# Beginner to intermediate board



## Nizzle (Dec 28, 2017)

I’ve am looking to buy my first board, and I have narrowed down to three boards:

Salomon Sleepwalker (https://www.evo.com/snowboards/salomon-sleepwalker-snowboard)
Burton Ripcord (https://www.baumsport.nl/burton-ripcord-infidel-2017-2018) 
K2 Standard (https://www.evo.com/snowboards/k2-standard-snowboard)

Do any of you have any recommendation regarding these?

My profile:
Style: all mountain and flat ground tricks
Height: 6ft5 (197cm - so I’m a bit afraid that the Salomon 158W is too short?)
Weight 207lb (94kg)
Shoes: US13 

Much appreciate all your inputs

Best
Jake


----------



## jae (Nov 27, 2015)

most of those boards are too soft to be all mountain. good for beginners and ground tricks though. 

If you want any sort of speed later you might want to stiffen up a tad. i.e. salomon villian over the sleepwalker, k2 raygun over standard, burton beginner boards suck. the villian and raygun are a step up in quality too

at your weight a 158w would be a good size to learn on, and it's easier to do tricks.
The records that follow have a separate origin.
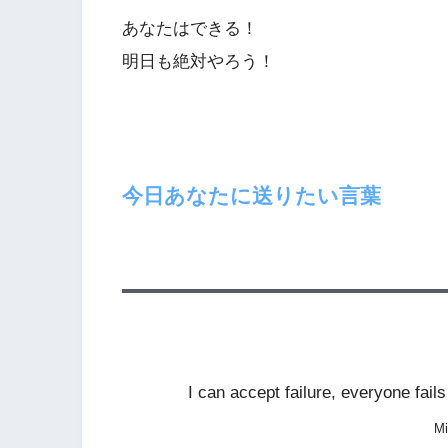
あなたはできる！
明日も絶対やろう！
今日あなたに送りたい言葉
I can accept failure, everyone fails
Mi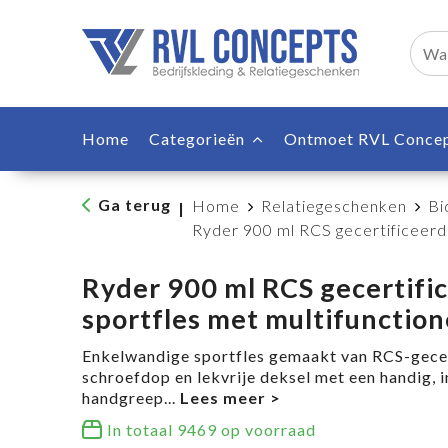
Home
Categorieën
Ontmoet RVL Conce
Ga terug
Home
Relatiegeschenken
Bi
|
Ryder 900 ml RCS gecertificeerd
Ryder 900 ml RCS gecertifi
sportfles met multifunction
Enkelwandige sportfles gemaakt van RCS-gecer
schroefdop en lekvrije deksel met een handig, 
handgreep
...
In totaal
9469
op voorraad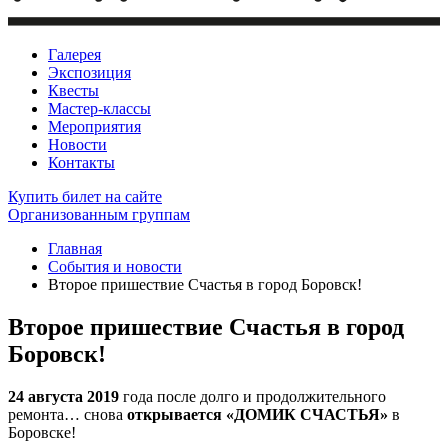
Галерея
Экспозиция
Квесты
Мастер-классы
Мероприятия
Новости
Контакты
Купить билет
на сайте
Организованным группам
Главная
События и новости
Второе пришествие Счастья в город Боровск!
Второе пришествие Счастья в город
Боровск!
24 августа 2019
года после долго и продолжительного
ремонта… снова
открывается «ДОМИК СЧАСТЬЯ»
в
Боровске!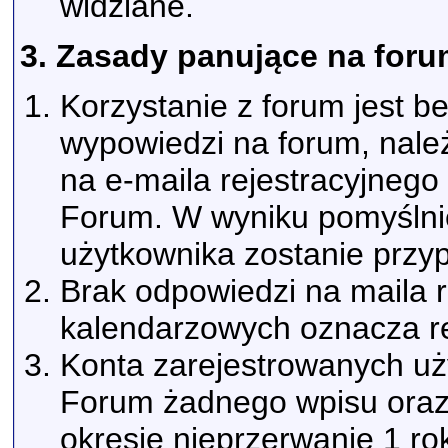
widziane.
3. Zasady panujące na foru
Korzystanie z forum jest b
wypowiedzi na forum, należ
na e-maila rejestracyjneg
Forum. W wyniku pomyślnie
użytkownika zostanie przyp
Brak odpowiedzi na maila r
kalendarzowych oznacza re
Konta zarejestrowanych uży
Forum żadnego wpisu oraz 
okresie nieprzerwanie 1 r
If you want a more all mountain feel, size up to 160-164 wide.


----------



## htfu (Mar 18, 2015)

make sure you choose a board based on weight, some manufacturers give a weight range for each size of board ... some don't. for a beginner a shorter more flexible board will serve you best (as jae mentioned), i started on a 164 normal width but very stiff board and it seriously hampered my learning/progress, the next board i got was a 159w and that was way better even though it was the same stiffness as the previous board (i was around 194cm/110kg at the time). rather get a softer/shorter but cheaper board first and spend the extra money on lessons/lift passes/trips than get an expensive board and have it potentially get in the way of you learning/enjoying your time on snow.


----------



## Nizzle (Dec 28, 2017)

Point taken, both of you. The reason I mention above boards is that I can get bindings and board for a very reasonable price. And, indeed, not spend too much money on unnecessary features. I also looked into the Salomon Pulse - but I guess that it falls under same category as above boards, right? 
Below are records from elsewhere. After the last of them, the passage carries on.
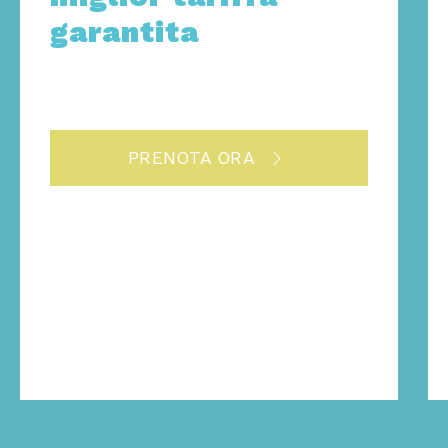
garantita
PRENOTA ORA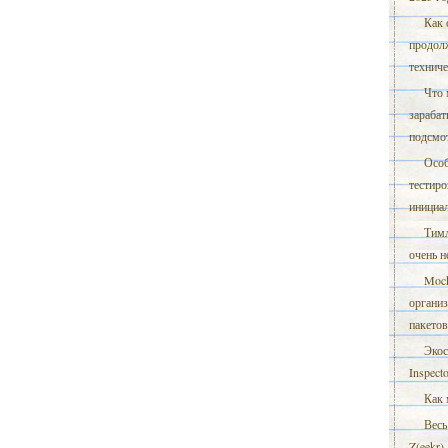
Как 
продол
технич
Что 
зарабат
подсмот
Особ
тестиро
инициал
Тимл
очень 
Mock
органи
пакетов
Экос
Inspect
Как 
Весь
Z(eekr)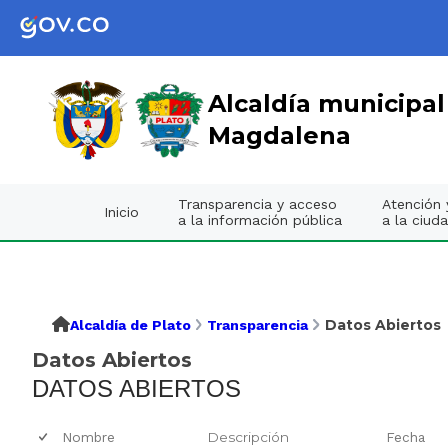
Alcaldía municipal
Magdalena
Transparencia y acceso
Atención y
Inicio
a la información pública
a la ciud
Datos Abiertos
Alcaldía de Plato
Transparencia
Datos Abiertos
DATOS ABIERTOS
Nombre
Descripción
Fecha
Should i worry about getting a rocker, camber or a flat board? Or is that something to worry about for my next purchase after improving my skills? And instead just focus on getting a board and getting started. I live in Amsterdam, so I will most likely only go on trips for a total of 10-12 days or season (one week, and 2 weekend trips)


----------



## SlvrDragon50 (Mar 25, 2017)

Nizzle said:


> Point taken, both of you. The reason I mention above boards is that I can get bindings and board for a very reasonable price. And, indeed, not spend too much money on unnecessary features. I also looked into the Salomon Pulse - but I guess that it falls under same category as above boards, right?
> 
> Should i worry about getting a rocker, camber or a flat board? Or is that something to worry about for my next purchase after improving my skills? And instead just focus on getting a board and getting started. I live in Amsterdam, so I will most likely only go on trips for a total of 10-12 days or season (one week, and 2 weekend trips)
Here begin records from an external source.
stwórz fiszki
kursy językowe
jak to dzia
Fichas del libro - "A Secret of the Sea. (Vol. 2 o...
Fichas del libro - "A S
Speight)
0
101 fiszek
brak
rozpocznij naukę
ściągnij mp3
https://www.lagosnowboards.com/products/2017-double-barrel

I just got this to learn on. Serving me great! I went with Camber because everyone said that while Rocker would be easier to learn on, the camber would provide better grip in icy conditions.


----------



## jae (Nov 27, 2015)

It's up to you, but I'd spend a little extra on the bindings. packaged deals suck 99% of the time, it's mainly shops trying to get rid of their old stock that are terrible. buying things separately at discount will save you more money overall. If you know how to ride, get something better. If you're a pure beginner, those boards you mentioned are alright, but you will outgrow them very fast.


----------



## Nizzle (Dec 28, 2017)

jae said:


> It's up to you, but I'd spend a little extra on the bindings. packaged deals suck 99% of the time, it's mainly shops trying to get rid of their old stock that are terrible. buying things separately at discount will save you more money overall. If you know how to ride, get something better. If you're a pure beginner, those boards you mentioned are alright, but you will outgrow them very fast.



As mentioned, I haven't hit the slopes for almost 8 years, and I only go out for max of 2 weeks pr season. This year i only have 1 week of snowboarding planned so far - maybe one extra weekend to come.

How fast do I outgrow a board? I guess most users on this site live in areas that allows you to go out on a regular. But is it possible that I will out-grow a board by one week and then only picking up the board for another week one year later?


----------



## wrathfuldeity (Oct 5, 2007)

Get an intermediate/advanced with camber...because it will have some capacity to progress in to (thereby only buying once instead of twice). If you go riding 7 days in 1 week you will progress much faster than going 1x for 7 weeks. 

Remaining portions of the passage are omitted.